I thought the same thing last week. I needed Cat5 plug ends (the little plastic plugs at the end of computer wire). I had bought some at The Home Despot a week earlier but needed about five more. Radio Shack is next to Sams Club so I thought I would pop over and get some. They had none. The counter person (I refuse to call her a sales person) looked it up on the computer and said they sell 100-packs over the internet, but don’t sell them in stores. How the hell is it that Home Depot and Lowes both have electronic plugs but Radio Shack does not? Crazy, and I ended up going out of my way back to Home Depot.

As the OP said, I didn’t see much that you couldn’t find elsewhere much cheaper. It looked to me like RS is now a cell phone store.

Resistors, diodes, capacitors, thin gauge wire, circuit mounting boards, etc… I buy online now (on the very few occasions I need any of that), and other, more normal consumer things I can find at several different local stores, including the big boxes.

In high school, late 70s early 80s, I used to work at one on weekends. I made a ton of spiffs on stereo equipment and had lots of fun selling it. One thing I disliked then and now was the “Give me your entire contact info before I sell you 28 cents worth of stuff” check out procedure. We would get reprimands if we didn’t have a certain percentage of receipts with completed info.

Lots of RC cars, too, I think.

The one close to us closed recently. It’s now a fish store.

Somewhere in Radio Shack’s archives is a pile of receipts showing my address as 1600 Pennsylvania Ave, Washington D.C.

That’s the White House, for those who don’t know.

I needed a 12v, CT power transformer.
The Radio Shack salesguy did not know what it was, and they had no transformers in the store.

Every time I have been in a Radio Shack it seems to be 'The place where people with shitty credit ratings but a handful of cash can get a cell phone. At least twice I’ve seen their employees telling customers that they need to deposit hundreds of dollars to get or restart a cell phone.

I don’t know how that happens when a Virgin Mobile phone costs like $20 and is pay as you go.

Obama would like you to collect your stack of Radio Shack catalogs and fliers, please.

That’s the same address I used.

Where will I purchase a transistor radio when they close?

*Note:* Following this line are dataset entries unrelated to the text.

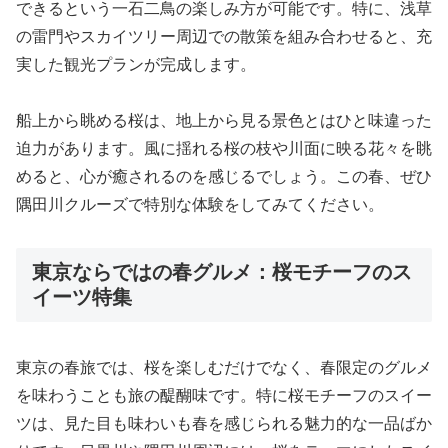
できるという一石二鳥の楽しみ方が可能です。特に、浅草
の雷門やスカイツリー周辺での散策を組み合わせると、充
実した観光プランが完成します。
船上から眺める桜は、地上から見る景色とはひと味違った
迫力があります。風に揺れる桜の枝や川面に映る花々を眺
めると、心が癒されるのを感じるでしょう。この春、ぜひ
隅田川クルーズで特別な体験をしてみてください。
東京ならではの春グルメ：桜モチーフのス
イーツ特集
東京の春旅では、桜を楽しむだけでなく、春限定のグルメ
を味わうことも旅の醍醐味です。特に桜モチーフのスイー
ツは、見た目も味わいも春を感じられる魅力的な一品ばか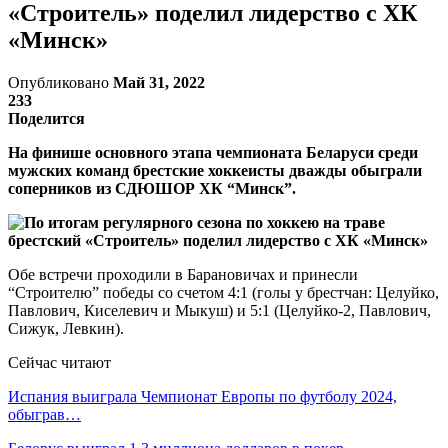
«Строитель» поделил лидерство с ХК
«Минск»
Опубликовано
Май 31, 2022
233
Поделится
На финише основного этапа чемпионата Беларуси среди
мужских команд брестские хоккеисты дважды обыграли
соперников из СДЮШОР ХК “Минск”.
Обе встречи проходили в Барановичах и принесли
“Строителю” победы со счетом 4:1 (голы у брестчан: Целуйко,
Павлович, Киселевич и Мыкуш) и 5:1 (Целуйко-2, Павлович,
Сижук, Левкин).
Сейчас читают
Испания выиграла Чемпионат Европы по футболу 2024,
обыграв…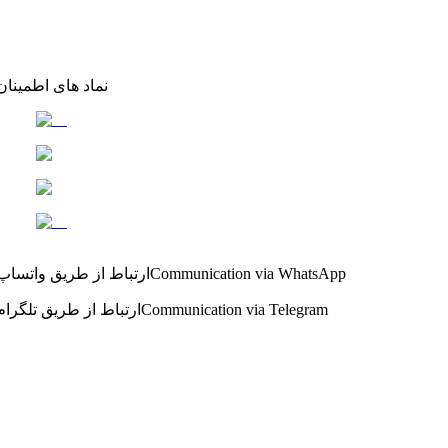
نماد های اطمینان
Communication via WhatsApp
ارتباط از طریق واتساپ
Communication via Telegram
ارتباط از طریق تلگرام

I still use one during baseball season.

Lafayette Electronics.
Oh.
Some Chinese company on Ebay.

Any AM/FM radio made in the past 30+ years is a transistor radio.

30? Try closer to 60.

The consensus answer to “How is Radio Shack still in business?” seems to be that they had enough of a $$ cushion to keep them in business until now, but they’ve just about drained it, and it’s just a matter of months before the whole chain goes bust. Their stock is currently trading for about 80¢ a share. That’s right - eighty cents a share.

Radio Shack has made more than 50% of its profit from cell phone sales and accessories for quite some time. As for knowing anything about the other products, RS has always maintained a proud tradition of hiring completely ignorant sales people, so that they knew only what they were trained and told. (This goes back to the 1980s, when a good friend who managed a Radio Shack told me he* could not* - would not be allowed to - hire me [for seasonal overload sales] because I knew too much.)

I also worked with RS central in Texas on several projects and the pre-Apple, navel-gazing, smugly self-satisfied “nothing else exists” 'tude went all the way to the top. They *are *as seriously strange and head-up-ass as you might imagine.